**WHAT TO PRODUCE:**
Set down a faithful copy of every record below, with no images.

(DATA FOR THE TASK Opens)

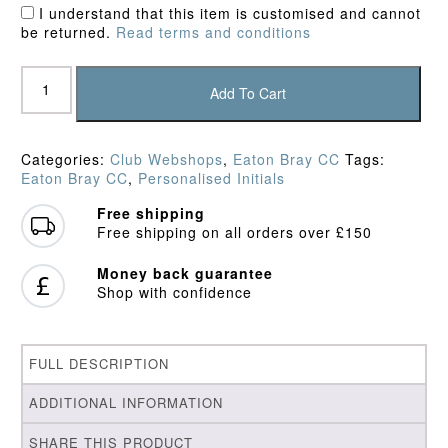
I understand that this item is customised and cannot
be returned.
Read terms and conditions
Eaton
Bray
Add To Cart
Outlaws
Trousers
quantity
Categories:
Club Webshops
,
Eaton Bray CC
Tags:
Eaton Bray CC
,
Personalised Initials
Free shipping
Free shipping on all orders over £150
Money back guarantee
Shop with confidence
FULL DESCRIPTION
ADDITIONAL INFORMATION
SHARE THIS PRODUCT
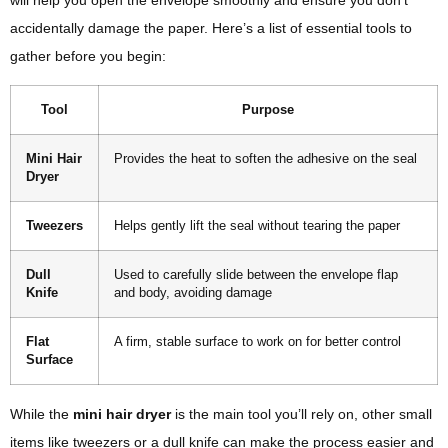
will help you open the envelope smoothly and ensure you don’t
accidentally damage the paper. Here’s a list of essential tools to
gather before you begin:
Tool
Purpose
Mini Hair
Provides the heat to soften the adhesive on the seal
Dryer
Tweezers
Helps gently lift the seal without tearing the paper
Dull
Used to carefully slide between the envelope flap
Knife
and body, avoiding damage
Flat
A firm, stable surface to work on for better control
Surface
While the
mini hair dryer
is the main tool you’ll rely on, other small
items like tweezers or a dull knife can make the process easier and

(DATA FOR THE TASK Closes)

**REPLY TO THE TASK:**
I understand that this item is customised and cannot
be returned.
Read terms and conditions
Eaton
Bray
Add To Cart
Outlaws
Trousers
quantity
Categories:
Club Webshops
,
Eaton Bray CC
Tags:
Eaton Bray CC
,
Personalised Initials
Free shipping
Free shipping on all orders over £150
Money back guarantee
Shop with confidence
FULL DESCRIPTION
ADDITIONAL INFORMATION
SHARE THIS PRODUCT
will help you open the envelope smoothly and ensure you don’t
accidentally damage the paper. Here’s a list of essential tools to
gather before you begin:
Tool
Purpose
Mini Hair
Provides the heat to soften the adhesive on the seal
Dryer
Tweezers
Helps gently lift the seal without tearing the paper
Dull
Used to carefully slide between the envelope flap
Knife
and body, avoiding damage
Flat
A firm, stable surface to work on for better control
Surface
While the
mini hair dryer
is the main tool you’ll rely on, other small
items like tweezers or a dull knife can make the process easier and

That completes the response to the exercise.